The $M$-test would go exactly the other way ("thing $\leq$ convergent $\Rightarrow$ convergent"): you need to upper bound the summand by a quantity $M_n$ (independent of $x$) such that $\sum_n M_n$ is absolutely convergent. (To conclude the series of functions is itself uniformly convergent.)

Here, you upper bound it by something that is divergent. So the M-test does not tell you anything -- you cannot conclude anything from this. ("thing $\leq$ divergent $\Rightarrow$ nothing")
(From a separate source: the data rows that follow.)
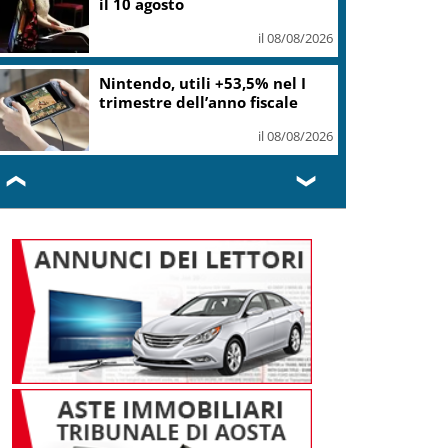
il 10 agosto
il 08/08/2026
Nintendo, utili +53,5% nel I
trimestre dell’anno fiscale
il 08/08/2026
❮
❯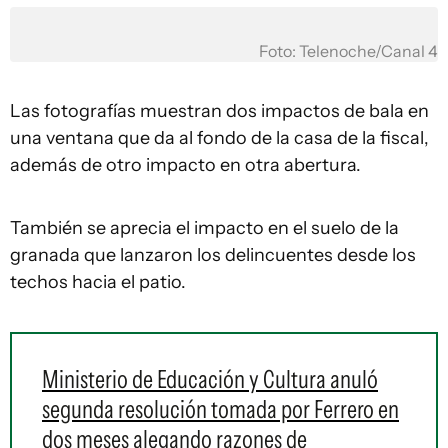
Foto: Telenoche/Canal 4
Las fotografías muestran dos impactos de bala en
una ventana que da al fondo de la casa de la fiscal,
además de otro impacto en otra abertura.
También se aprecia el impacto en el suelo de la
granada que lanzaron los delincuentes desde los
techos hacia el patio.
Ministerio de Educación y Cultura anuló
segunda resolución tomada por Ferrero en
dos meses alegando razones de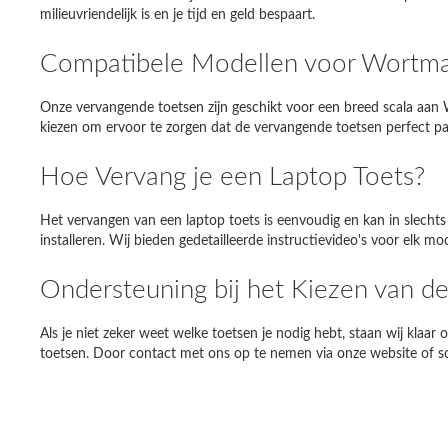
milieuvriendelijk is en je tijd en geld bespaart.
Samsun
Compatibele Modellen voor Wortma
Dell Ins
Onze vervangende toetsen zijn geschikt voor een breed scala aa
Toshiba 
kiezen om ervoor te zorgen dat de vervangende toetsen perfect pas
Asus E
Hoe Vervang je een Laptop Toets?
DELL MI
Het vervangen van een laptop toets is eenvoudig en kan in slecht
Fujitsu
installeren. Wij bieden gedetailleerde instructievideo's voor elk m
Ondersteuning bij het Kiezen van d
Als je niet zeker weet welke toetsen je nodig hebt, staan wij klaar
toetsen. Door contact met ons op te nemen via onze website of s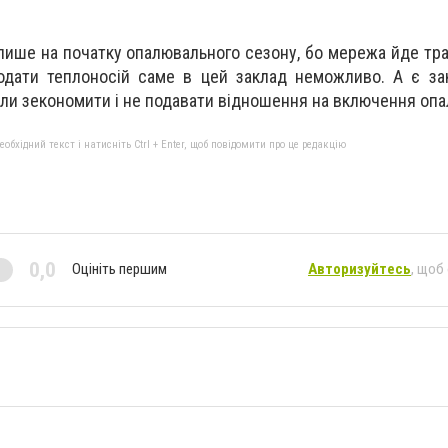
 лише на початку опалювального сезону, бо мережа йде тр
дати теплоносій саме в цей заклад неможливо. А є зак
ли зекономити і не подавати відношення на включення опа
бхідний текст і натисніть Ctrl + Enter, щоб повідомити про це редакцію
0,0
Оцініть першим
Авторизуйтесь
, щоб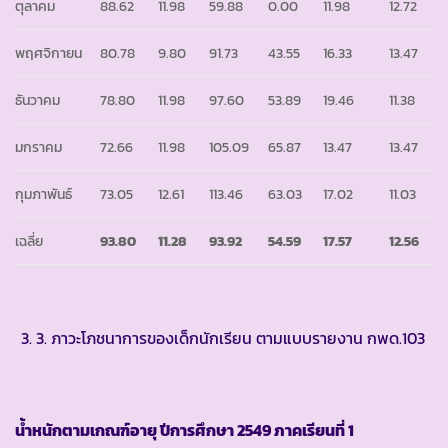
ตุลาคม
88.62
11.98
59.88
0.00
11.98
12.72
พฤศจิกายน
80.78
9.80
91.73
43.55
16.33
13.47
ธันวาคม
78.80
11.98
97.60
53.89
19.46
11.38
มกราคม
72.66
11.98
105.09
65.87
13.47
13.47
กุมภาพันธ์
73.05
12.61
113.46
63.03
17.02
11.03
เฉลี่ย
93.80
11.28
93.92
54.59
17.57
12.56
3. ภาวะโภชนาการของเด็กนักเรียน ตามแบบรายงาน กพด.103
น้ำหนักตามเกณฑ์อายุ ปีการศึกษา
2549 ภาคเรียนที่ 1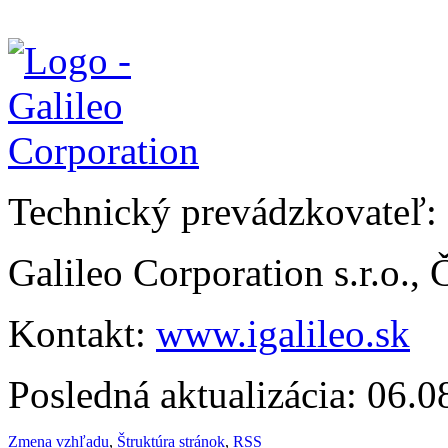
Technický prevádzkovateľ:
Galileo Corporation s.r.o.,
Kontakt:
www.igalileo.sk
Posledná aktualizácia: 06.
Zmena vzhľadu
,
Štruktúra stránok
,
RSS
As an illustration: consider $$ \sum_{n=1}^\infty \underbrace{\frac{\sin n x}{ n^2}}_{f_n(x)} $$ which is a series of functions absolutely convergent. But you can say exactly the same, namely $\lvert f_n(x)\rvert \leq \frac{1}{n}$ for all $x\in\mathbb{R} $... clearly, since does not imply divergence of $\sum_{n=1}^\infty f_n(x)$.

Answer 2

I don't know about the Wierstrass M test, but on the contrary, I have used Squeeze theorem.

$-1 \le \sin {nx} \le 1$

$-\frac{1}{n} \le \sin {nx}{n} \le \frac{1}{n}$

$\lim_{n \rightarrow \infty} \frac{1}{n}=\lim_{n \rightarrow \infty} -\frac{1}{n}=0$

Hence by squeeze theorem , $\sum _{n=1}^\infty \frac{\sin{nx}}{n}$ is also convergent since limit is defined.